Crowdsourcing Adverse Test Sets to Help Surface AI Blindspots

For every participant we maintain the following in the leaderboard:

  • Submitted Images: number of submitted images per participant;
  • Remaining Quota: remaining number of images a participant is allowed to submit;
  • Adverse Examples: number of adverse examples (i.e. human verified false positive or false negative) that this participant identified;
  • Bonus Quota: number of additional images that this participant is allowed to submit.

Bonus Quota: We multiply the number of Adverse Examples a participant has discovered by 5 in order to calculate the bonus quota per participant. In other words, for every example that is scored as adverse the participant will be allowed to submit 5 more image-label pairs.

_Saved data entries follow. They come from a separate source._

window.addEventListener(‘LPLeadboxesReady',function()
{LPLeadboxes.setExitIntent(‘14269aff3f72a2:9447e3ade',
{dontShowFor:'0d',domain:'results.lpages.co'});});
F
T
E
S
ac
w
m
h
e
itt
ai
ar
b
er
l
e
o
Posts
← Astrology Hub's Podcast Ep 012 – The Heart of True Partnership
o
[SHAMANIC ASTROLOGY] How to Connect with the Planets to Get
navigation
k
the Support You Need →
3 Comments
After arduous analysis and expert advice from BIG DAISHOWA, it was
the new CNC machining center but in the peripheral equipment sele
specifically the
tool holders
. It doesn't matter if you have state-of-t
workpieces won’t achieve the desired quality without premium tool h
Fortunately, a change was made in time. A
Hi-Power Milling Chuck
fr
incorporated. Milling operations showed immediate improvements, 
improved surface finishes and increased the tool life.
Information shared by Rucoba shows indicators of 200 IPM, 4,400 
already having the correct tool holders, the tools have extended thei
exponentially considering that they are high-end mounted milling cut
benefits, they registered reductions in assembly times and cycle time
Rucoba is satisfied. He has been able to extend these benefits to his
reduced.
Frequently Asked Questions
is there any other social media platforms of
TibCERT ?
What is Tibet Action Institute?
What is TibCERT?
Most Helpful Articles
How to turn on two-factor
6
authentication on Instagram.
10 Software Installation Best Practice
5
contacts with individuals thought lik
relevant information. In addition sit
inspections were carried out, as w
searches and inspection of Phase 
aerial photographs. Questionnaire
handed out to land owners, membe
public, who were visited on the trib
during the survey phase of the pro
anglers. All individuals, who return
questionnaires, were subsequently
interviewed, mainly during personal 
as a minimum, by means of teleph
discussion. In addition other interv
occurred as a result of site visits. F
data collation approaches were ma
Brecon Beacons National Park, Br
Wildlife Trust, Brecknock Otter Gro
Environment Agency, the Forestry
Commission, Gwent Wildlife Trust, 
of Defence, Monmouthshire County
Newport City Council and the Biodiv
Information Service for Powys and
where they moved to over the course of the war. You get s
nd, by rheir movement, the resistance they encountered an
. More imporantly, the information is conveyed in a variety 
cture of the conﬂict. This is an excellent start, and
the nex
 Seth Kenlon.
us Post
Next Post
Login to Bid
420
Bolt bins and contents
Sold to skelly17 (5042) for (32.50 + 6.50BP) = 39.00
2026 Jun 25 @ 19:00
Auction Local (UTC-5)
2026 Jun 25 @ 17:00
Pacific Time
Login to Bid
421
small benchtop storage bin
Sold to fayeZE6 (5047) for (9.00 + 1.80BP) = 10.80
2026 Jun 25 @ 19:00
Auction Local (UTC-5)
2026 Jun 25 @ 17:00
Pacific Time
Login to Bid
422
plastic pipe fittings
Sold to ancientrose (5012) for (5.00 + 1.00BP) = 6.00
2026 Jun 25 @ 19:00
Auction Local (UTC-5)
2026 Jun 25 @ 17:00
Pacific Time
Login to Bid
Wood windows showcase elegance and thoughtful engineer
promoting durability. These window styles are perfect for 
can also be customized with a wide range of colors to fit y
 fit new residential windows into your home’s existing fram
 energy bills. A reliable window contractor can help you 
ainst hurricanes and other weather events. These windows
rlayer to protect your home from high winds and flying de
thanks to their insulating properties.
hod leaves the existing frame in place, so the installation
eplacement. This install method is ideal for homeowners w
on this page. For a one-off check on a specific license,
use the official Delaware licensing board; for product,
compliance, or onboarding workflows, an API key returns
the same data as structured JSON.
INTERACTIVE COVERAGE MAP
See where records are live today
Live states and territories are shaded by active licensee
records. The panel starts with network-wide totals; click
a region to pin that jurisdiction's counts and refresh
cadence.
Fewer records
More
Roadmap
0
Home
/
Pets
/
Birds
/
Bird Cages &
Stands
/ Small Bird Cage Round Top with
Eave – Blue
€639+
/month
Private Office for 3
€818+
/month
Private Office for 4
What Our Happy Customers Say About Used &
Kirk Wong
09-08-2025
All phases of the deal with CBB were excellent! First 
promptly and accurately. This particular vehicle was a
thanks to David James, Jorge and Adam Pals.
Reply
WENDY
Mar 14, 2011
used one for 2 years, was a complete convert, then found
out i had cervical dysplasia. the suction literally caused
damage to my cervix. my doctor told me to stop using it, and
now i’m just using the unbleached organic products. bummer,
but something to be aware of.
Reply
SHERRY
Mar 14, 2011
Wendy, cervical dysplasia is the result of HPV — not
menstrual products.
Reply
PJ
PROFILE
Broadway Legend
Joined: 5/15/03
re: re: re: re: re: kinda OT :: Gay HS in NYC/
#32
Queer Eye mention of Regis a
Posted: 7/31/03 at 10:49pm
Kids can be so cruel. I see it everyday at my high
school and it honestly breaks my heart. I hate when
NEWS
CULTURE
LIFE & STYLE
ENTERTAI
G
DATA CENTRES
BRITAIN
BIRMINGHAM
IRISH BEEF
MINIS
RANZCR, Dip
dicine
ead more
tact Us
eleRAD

Human verification: Human raters will be rating all the image-label pairs in the submission Queue by the participant continuously throughout the challenge.

Awarding points: If multiple participants submit the same image-label pair, a point is awarded to the first participant who submits it (based on the timestamp in the submitted images queue)

Adverse examples: Image-label pairs for which the human verification is in disagreement with a machine prediction, e.g.

  • human verification = Y, machine prediction = N (false negative);
  • human verification = N, machine prediction = Y (false positive).

Winner: The winner is the participant with the highest number of Adverse Examples when the competition closes.